The Supreme Court further observed that in the absence of domestic law on the particular aspect, international conventions and norms consistent with the spirit of fundamental rights can be read into those rights for interpreting them in the larger context to frame objectives of the Constitution.
The decisions rendered by our Apex Court in the above mentioned cases goes to show that the Supreme Court has struck down rules, regulations which are discriminatory and which have the colour of sexual discrimination and the deep concern of the Court to restore gender equality.

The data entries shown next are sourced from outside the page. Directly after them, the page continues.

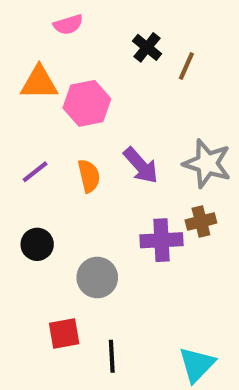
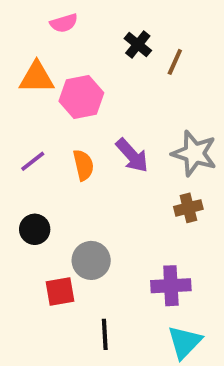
purple cross: (162, 240) -> (171, 286), moved
red square: (64, 333) -> (60, 292), moved

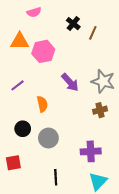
orange semicircle: (83, 165) -> (42, 104), moved
black circle: (35, 229) -> (23, 129), moved
red square: (60, 292) -> (13, 163), moved

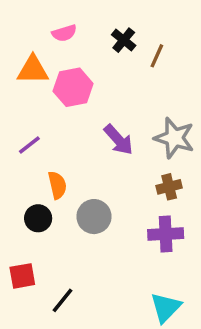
pink semicircle: (34, 12) -> (64, 33), moved
orange semicircle: (42, 104) -> (57, 185), moved
gray circle: (48, 138) -> (94, 217), moved
purple cross: (91, 151) -> (166, 234), moved
black line: (56, 177) -> (63, 300), moved, turned 42

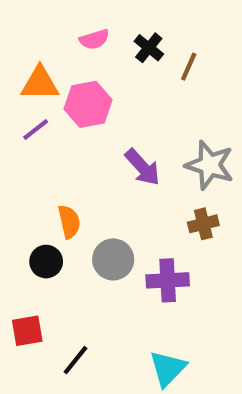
pink semicircle: (64, 33) -> (94, 39), moved
purple line: (29, 145) -> (36, 129), moved
purple cross: (166, 234) -> (168, 280), moved
cyan triangle: (166, 307) -> (168, 368), moved

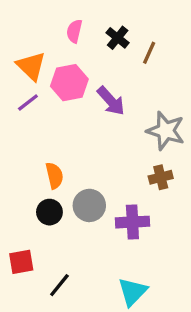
pink semicircle: (94, 39) -> (74, 31), turned 120
orange triangle: (40, 83) -> (31, 66), turned 44
purple arrow: (143, 167) -> (111, 101), moved
black circle: (46, 262) -> (49, 212), moved

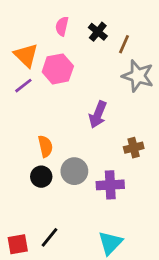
purple arrow: (111, 101) -> (98, 115), moved, turned 64
gray star: (166, 131) -> (138, 76), moved
red square: (21, 262) -> (18, 244), moved

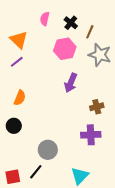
pink hexagon: (58, 69) -> (65, 49), moved
orange semicircle: (45, 146) -> (20, 98), moved, turned 35
gray circle: (74, 171) -> (48, 150), moved
black circle: (41, 177) -> (14, 126), moved
purple cross: (110, 185) -> (91, 135), moved

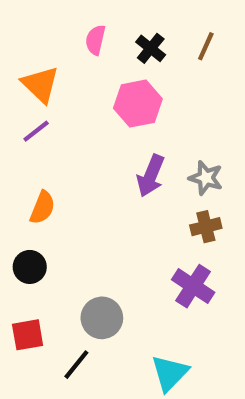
brown line: (90, 32) -> (206, 46), moved
gray star: (100, 55) -> (206, 178), moved, size x0.7
purple cross: (91, 135) -> (193, 286), turned 36
red square: (13, 177) -> (28, 335), moved

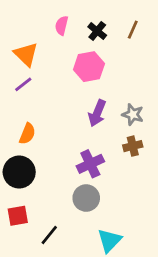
black circle: (30, 267) -> (19, 172), size x1.5
purple cross: (193, 286) -> (90, 164), moved, turned 32
gray circle: (102, 318) -> (86, 198), moved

Through various decisions, the judiciary in our country has ensured that there is no gender inequality between the sexes in the matter of employment and profession and the rights of women have now been brought within the broader canvas of human rights. The Supreme Court in interpreting Articles 14, 15 and 16 of the Constitution has ensured that complete gender justice is done to women and in a way our Supreme Court has shown the way to all concerned as to how gender issues have to be tackled and necessity of gender sensitiveness on the part of the Judges. This step would go a long way in bringing about necessary social transformation in the society and a deep study of the approach of the Supreme Court into the gender issue would certainly enable the Judicial Officers to become gender sensitive.